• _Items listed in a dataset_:
◇ ◇ ◇ ◇

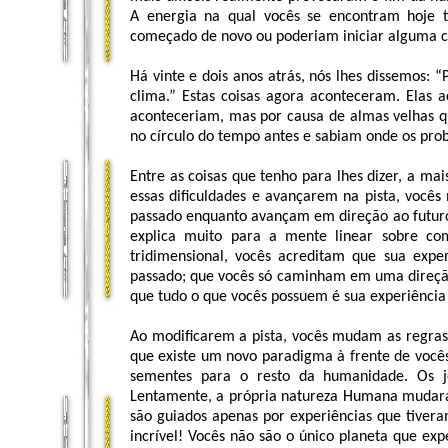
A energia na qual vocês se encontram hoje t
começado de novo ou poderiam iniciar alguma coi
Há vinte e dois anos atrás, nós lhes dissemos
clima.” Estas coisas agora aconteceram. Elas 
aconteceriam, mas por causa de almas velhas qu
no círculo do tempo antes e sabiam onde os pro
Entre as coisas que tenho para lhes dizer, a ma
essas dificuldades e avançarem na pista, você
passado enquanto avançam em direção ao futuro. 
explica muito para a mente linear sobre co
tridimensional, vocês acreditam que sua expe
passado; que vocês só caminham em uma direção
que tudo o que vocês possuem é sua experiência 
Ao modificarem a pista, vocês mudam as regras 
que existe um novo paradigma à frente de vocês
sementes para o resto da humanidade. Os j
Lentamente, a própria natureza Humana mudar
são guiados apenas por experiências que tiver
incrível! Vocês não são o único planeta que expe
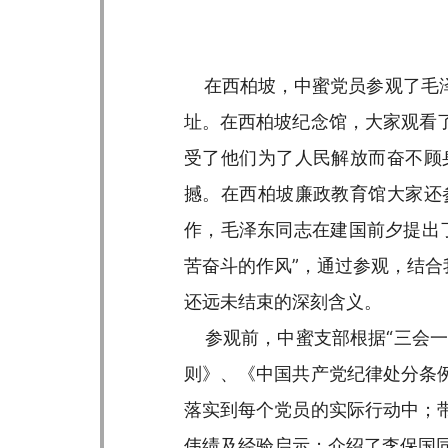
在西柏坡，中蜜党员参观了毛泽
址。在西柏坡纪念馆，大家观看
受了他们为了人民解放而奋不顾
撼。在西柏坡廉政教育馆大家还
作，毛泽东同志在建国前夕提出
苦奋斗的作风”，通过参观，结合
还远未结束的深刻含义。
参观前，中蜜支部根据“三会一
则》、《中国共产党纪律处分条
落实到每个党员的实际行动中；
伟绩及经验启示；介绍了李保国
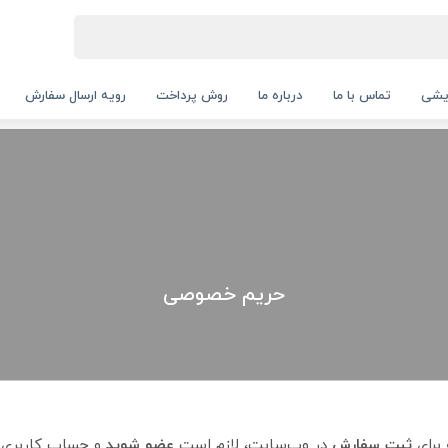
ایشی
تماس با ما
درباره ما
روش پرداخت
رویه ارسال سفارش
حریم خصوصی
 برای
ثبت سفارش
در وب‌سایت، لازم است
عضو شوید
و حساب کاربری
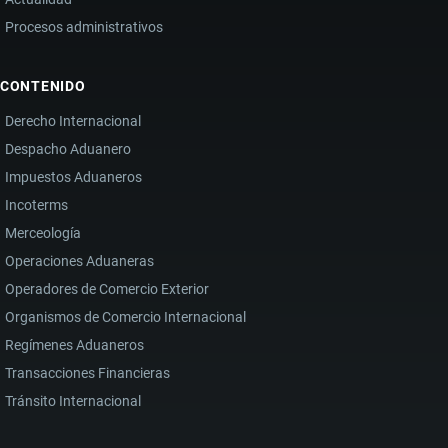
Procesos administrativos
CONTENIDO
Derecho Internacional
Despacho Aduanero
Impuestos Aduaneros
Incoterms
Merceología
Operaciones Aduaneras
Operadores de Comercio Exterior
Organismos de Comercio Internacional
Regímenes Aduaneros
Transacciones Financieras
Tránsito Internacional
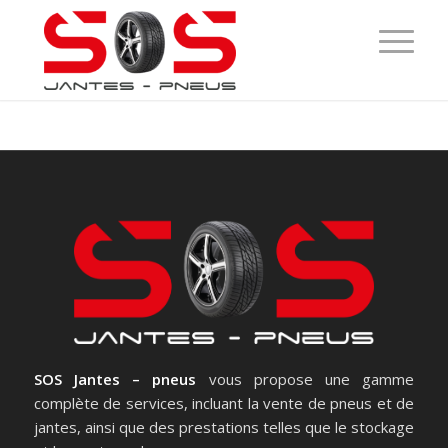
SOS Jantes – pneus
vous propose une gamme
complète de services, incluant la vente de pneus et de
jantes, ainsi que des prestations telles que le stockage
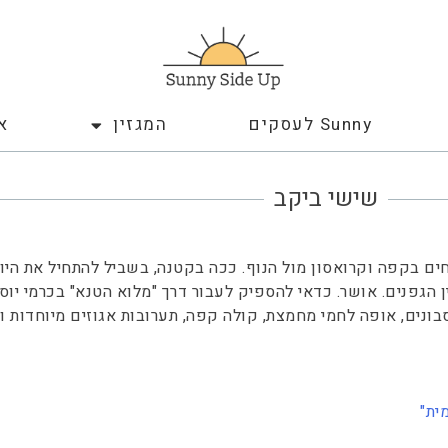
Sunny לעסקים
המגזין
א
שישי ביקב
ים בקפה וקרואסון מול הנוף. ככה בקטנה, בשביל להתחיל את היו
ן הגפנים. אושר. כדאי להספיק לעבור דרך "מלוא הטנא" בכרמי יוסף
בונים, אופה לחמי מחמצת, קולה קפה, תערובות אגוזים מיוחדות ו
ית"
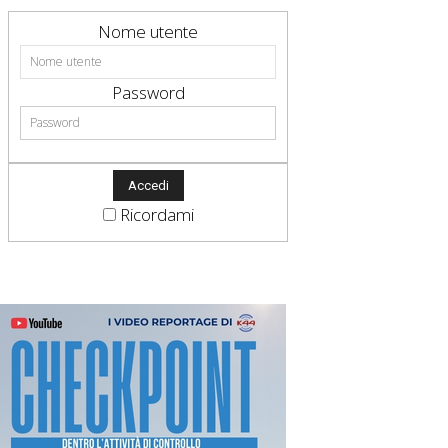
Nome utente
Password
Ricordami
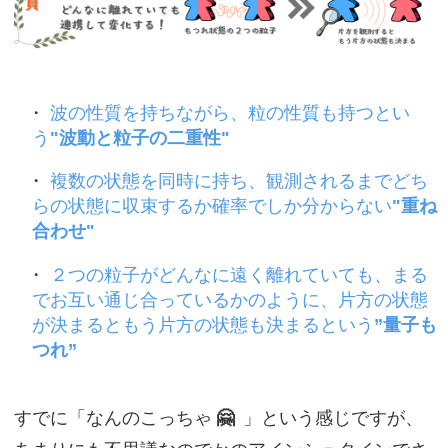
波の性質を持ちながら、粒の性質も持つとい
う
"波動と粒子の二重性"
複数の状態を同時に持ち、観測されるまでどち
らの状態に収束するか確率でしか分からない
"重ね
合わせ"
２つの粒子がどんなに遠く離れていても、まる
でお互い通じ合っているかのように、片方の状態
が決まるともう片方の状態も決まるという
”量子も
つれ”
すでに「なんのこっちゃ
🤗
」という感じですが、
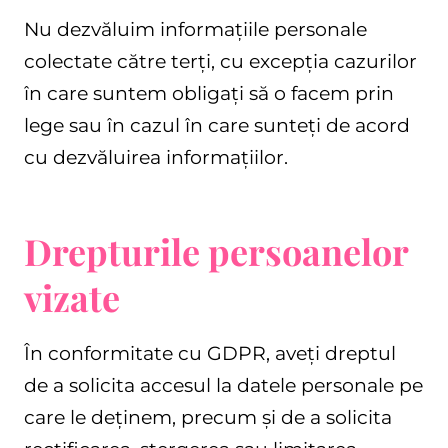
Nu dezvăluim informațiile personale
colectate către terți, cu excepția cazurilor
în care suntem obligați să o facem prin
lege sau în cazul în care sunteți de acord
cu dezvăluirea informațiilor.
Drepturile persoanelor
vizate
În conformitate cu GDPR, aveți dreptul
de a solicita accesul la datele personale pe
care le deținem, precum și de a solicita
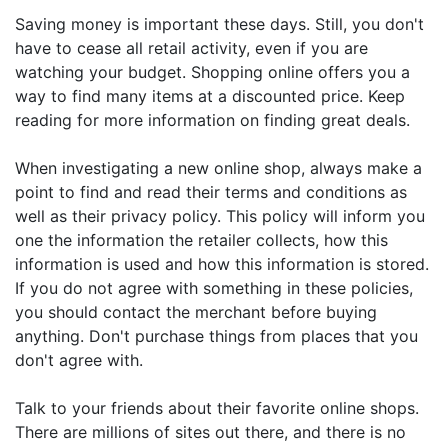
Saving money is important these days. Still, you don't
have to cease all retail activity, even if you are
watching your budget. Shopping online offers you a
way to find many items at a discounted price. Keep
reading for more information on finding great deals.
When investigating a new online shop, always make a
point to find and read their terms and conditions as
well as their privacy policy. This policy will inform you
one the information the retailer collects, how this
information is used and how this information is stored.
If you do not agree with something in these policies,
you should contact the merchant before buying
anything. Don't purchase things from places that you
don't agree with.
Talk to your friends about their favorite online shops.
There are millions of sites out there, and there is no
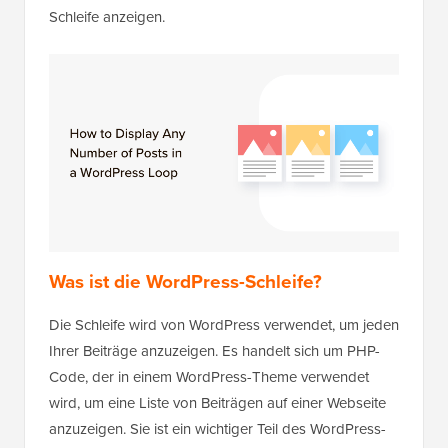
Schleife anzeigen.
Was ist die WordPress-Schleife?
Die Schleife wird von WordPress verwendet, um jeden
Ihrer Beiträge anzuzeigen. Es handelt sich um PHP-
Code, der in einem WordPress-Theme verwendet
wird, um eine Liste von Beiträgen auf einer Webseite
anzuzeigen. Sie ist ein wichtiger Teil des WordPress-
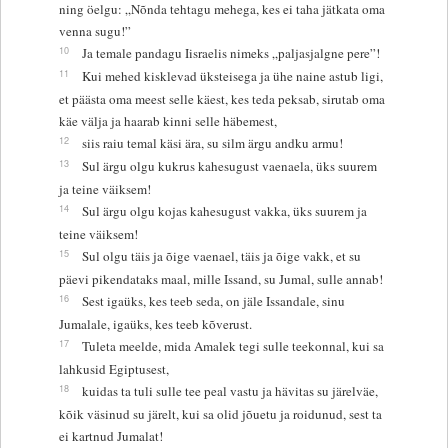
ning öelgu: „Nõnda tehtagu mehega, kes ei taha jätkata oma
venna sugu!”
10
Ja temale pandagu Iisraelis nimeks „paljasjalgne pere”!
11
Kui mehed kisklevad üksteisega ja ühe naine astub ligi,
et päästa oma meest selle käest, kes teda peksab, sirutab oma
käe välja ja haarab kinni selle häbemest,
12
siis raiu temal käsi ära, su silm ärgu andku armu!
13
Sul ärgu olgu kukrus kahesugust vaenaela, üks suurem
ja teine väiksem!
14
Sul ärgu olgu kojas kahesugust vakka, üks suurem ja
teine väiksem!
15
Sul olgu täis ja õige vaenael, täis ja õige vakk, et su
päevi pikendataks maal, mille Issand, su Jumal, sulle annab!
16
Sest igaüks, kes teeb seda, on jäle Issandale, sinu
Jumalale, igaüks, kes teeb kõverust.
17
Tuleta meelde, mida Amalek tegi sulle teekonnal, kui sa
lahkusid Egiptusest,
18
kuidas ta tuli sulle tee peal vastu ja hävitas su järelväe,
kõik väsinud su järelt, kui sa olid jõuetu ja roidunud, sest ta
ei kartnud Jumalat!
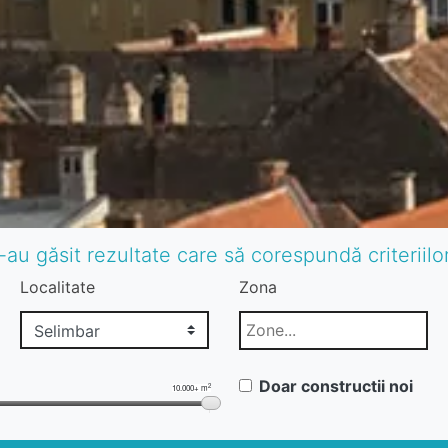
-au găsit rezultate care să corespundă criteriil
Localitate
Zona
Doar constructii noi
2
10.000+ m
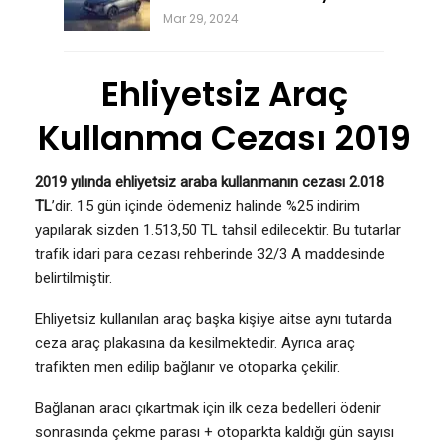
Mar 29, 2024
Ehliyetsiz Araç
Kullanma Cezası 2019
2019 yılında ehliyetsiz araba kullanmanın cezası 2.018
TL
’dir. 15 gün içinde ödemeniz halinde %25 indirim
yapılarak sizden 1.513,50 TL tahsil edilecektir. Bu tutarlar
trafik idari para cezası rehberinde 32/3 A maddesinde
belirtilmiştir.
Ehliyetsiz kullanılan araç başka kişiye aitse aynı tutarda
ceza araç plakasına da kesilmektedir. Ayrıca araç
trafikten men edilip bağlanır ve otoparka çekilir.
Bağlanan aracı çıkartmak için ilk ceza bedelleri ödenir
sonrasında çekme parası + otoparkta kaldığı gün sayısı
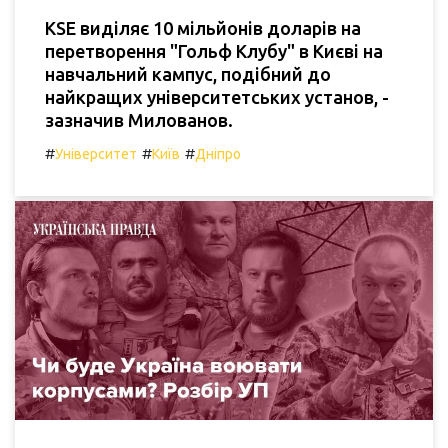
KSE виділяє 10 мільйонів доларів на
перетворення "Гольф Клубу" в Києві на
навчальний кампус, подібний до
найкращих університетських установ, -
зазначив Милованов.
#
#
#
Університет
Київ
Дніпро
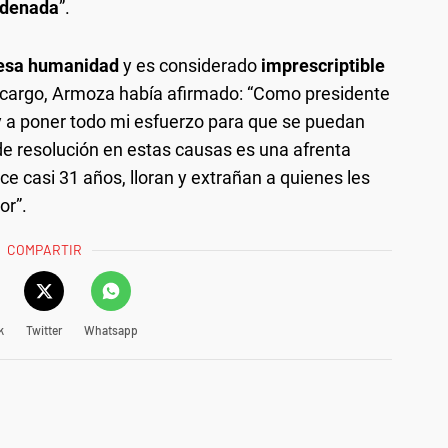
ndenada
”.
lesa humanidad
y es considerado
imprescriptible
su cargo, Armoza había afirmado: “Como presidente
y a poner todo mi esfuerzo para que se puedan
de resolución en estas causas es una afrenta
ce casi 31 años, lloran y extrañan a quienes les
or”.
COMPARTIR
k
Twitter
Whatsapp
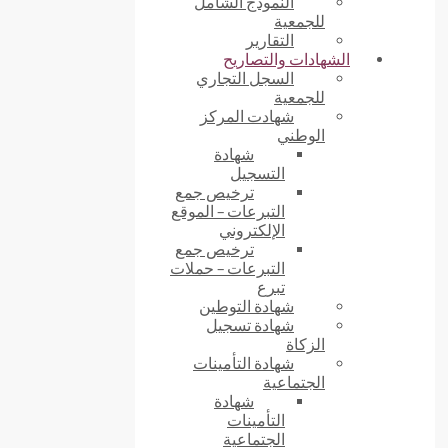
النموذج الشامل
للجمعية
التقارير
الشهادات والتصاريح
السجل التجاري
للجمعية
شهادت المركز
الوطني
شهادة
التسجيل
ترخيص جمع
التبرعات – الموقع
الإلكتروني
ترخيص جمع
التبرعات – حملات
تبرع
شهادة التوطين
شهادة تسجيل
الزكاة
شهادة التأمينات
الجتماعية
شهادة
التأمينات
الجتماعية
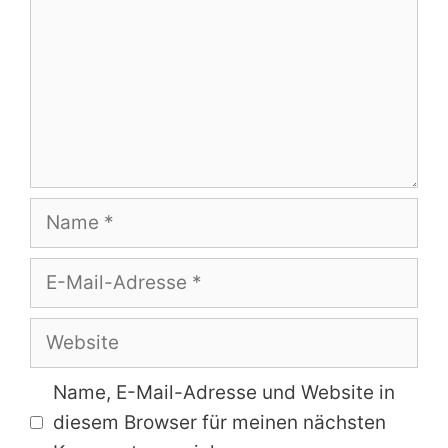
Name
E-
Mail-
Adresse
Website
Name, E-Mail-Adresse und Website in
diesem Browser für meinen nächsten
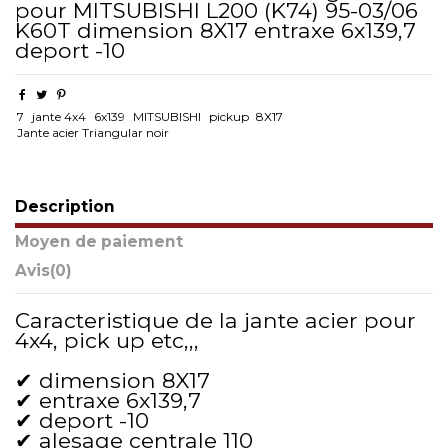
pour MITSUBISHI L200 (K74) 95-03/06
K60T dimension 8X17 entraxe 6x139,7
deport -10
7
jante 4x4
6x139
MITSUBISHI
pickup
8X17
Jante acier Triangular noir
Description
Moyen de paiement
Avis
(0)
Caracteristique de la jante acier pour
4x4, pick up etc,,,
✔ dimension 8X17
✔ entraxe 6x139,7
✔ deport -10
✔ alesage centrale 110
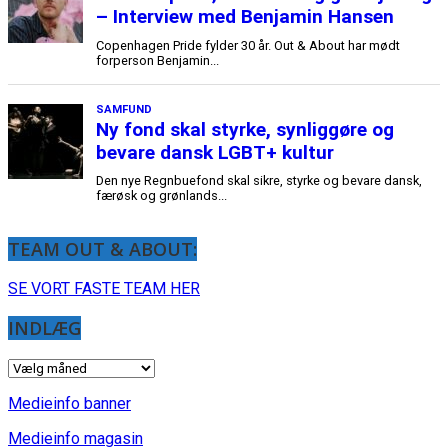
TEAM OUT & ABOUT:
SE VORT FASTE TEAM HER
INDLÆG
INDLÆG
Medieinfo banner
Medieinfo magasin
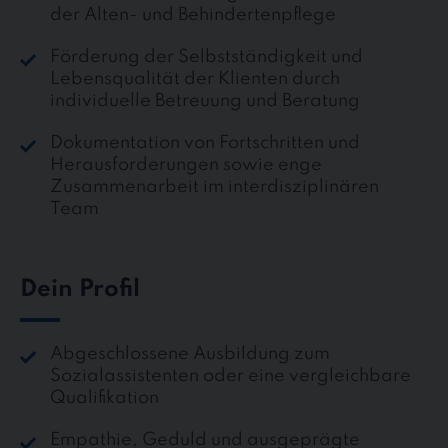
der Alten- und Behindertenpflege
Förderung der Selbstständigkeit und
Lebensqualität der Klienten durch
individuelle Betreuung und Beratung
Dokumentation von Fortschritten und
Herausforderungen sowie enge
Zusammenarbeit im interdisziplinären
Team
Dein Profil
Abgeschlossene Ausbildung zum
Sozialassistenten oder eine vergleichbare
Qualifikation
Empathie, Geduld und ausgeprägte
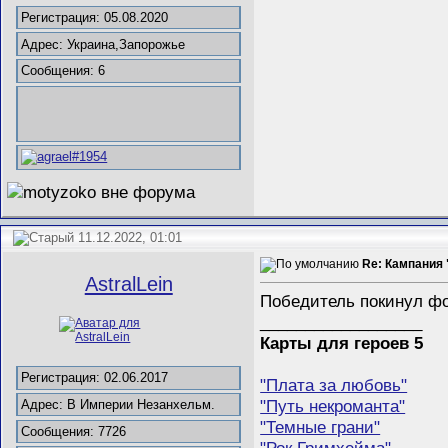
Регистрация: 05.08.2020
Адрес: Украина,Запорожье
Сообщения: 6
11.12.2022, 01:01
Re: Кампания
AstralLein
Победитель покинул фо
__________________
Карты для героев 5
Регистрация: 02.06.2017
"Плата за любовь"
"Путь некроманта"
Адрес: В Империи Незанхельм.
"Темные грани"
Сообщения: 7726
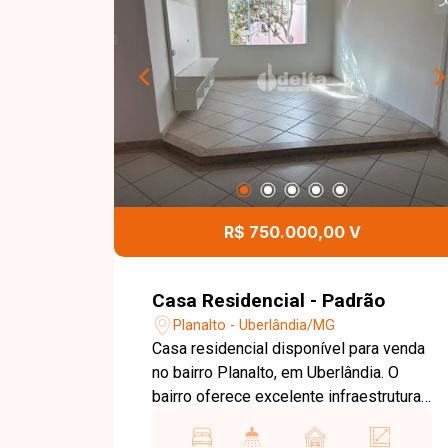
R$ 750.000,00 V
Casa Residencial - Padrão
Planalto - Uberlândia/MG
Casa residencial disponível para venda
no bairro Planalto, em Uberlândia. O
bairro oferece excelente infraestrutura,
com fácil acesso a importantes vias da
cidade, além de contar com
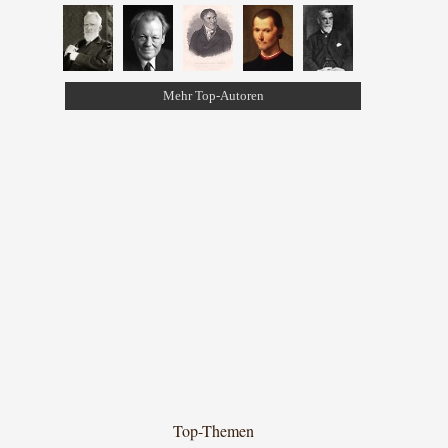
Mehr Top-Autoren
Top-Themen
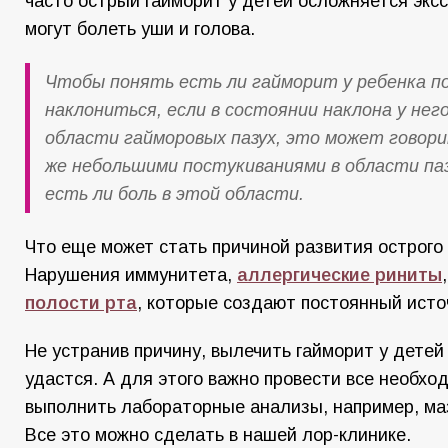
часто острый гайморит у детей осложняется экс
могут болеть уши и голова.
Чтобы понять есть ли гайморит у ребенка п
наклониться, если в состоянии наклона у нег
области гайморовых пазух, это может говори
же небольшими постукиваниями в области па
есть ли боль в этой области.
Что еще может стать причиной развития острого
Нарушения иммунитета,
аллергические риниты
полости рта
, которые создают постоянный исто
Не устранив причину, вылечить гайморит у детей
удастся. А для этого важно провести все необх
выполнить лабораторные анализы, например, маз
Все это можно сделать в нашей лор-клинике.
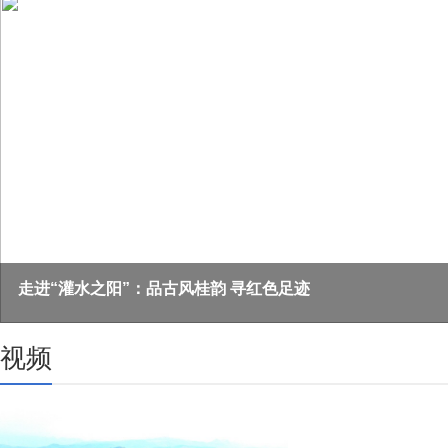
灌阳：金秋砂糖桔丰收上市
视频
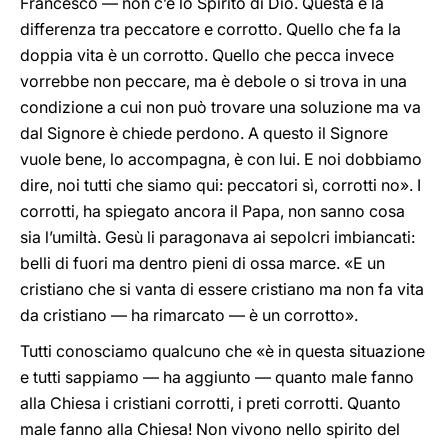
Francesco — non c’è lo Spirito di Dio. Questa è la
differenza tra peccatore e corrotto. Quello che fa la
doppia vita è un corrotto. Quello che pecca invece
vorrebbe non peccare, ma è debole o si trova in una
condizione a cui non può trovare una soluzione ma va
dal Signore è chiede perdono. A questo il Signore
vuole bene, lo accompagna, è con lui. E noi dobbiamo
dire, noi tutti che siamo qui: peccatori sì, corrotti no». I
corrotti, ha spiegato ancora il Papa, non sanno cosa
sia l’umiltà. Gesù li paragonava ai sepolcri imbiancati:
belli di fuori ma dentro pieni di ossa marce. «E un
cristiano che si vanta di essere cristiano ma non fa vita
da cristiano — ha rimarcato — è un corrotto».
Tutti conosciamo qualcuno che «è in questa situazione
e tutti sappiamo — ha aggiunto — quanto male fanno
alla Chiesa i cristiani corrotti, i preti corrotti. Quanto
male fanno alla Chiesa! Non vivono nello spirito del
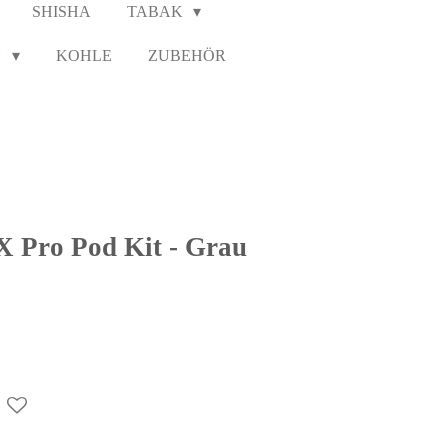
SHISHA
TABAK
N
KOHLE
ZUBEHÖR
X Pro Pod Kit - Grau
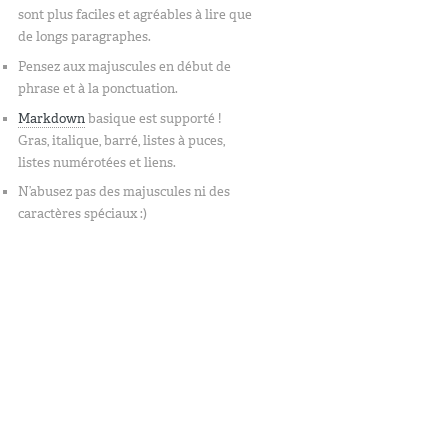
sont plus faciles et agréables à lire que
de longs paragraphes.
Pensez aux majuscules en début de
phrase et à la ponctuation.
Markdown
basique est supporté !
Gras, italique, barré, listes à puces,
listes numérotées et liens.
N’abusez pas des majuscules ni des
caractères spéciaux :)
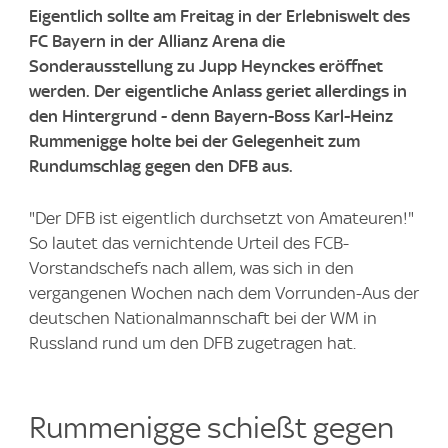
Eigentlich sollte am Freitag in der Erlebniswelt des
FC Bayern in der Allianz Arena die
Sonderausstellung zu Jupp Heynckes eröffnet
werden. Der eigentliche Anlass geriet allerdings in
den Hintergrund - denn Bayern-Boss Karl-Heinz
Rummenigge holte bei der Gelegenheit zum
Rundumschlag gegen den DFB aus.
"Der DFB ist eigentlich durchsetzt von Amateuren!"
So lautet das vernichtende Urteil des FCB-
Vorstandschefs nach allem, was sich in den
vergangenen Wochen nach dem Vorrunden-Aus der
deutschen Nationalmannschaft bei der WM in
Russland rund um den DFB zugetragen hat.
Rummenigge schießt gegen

◇ ◇ ◇ ◇

• _DIRECTIONS FOR THIS TASK_:
Copy out exactly the lines above beginning with the line that contains "incrível! Vocês não" and finishing with the line that contains "complète de services, incluant", including both; leave the pictures out.

• _RESPONSE AREA_:
incrível! Vocês não são o único planeta que expe
在西柏坡，中蜜党员参观了毛泽
址。在西柏坡纪念馆，大家观看
受了他们为了人民解放而奋不顾
撼。在西柏坡廉政教育馆大家还
作，毛泽东同志在建国前夕提出
苦奋斗的作风”，通过参观，结合
还远未结束的深刻含义。
参观前，中蜜支部根据“三会一
则》、《中国共产党纪律处分条
落实到每个党员的实际行动中；
伟绩及经验启示；介绍了李保国
ایشی
تماس با ما
درباره ما
روش پرداخت
رویه ارسال سفارش
حریم خصوصی
 برای
ثبت سفارش
در وب‌سایت، لازم است
عضو شوید
و حساب کاربری
Procesos administrativos
CONTENIDO
Derecho Internacional
Despacho Aduanero
Impuestos Aduaneros
Incoterms
Merceología
Operaciones Aduaneras
Operadores de Comercio Exterior
Organismos de Comercio Internacional
Regímenes Aduaneros
Transacciones Financieras
Tránsito Internacional
SOS Jantes – pneus
vous propose une gamme
complète de services, incluant la vente de pneus et de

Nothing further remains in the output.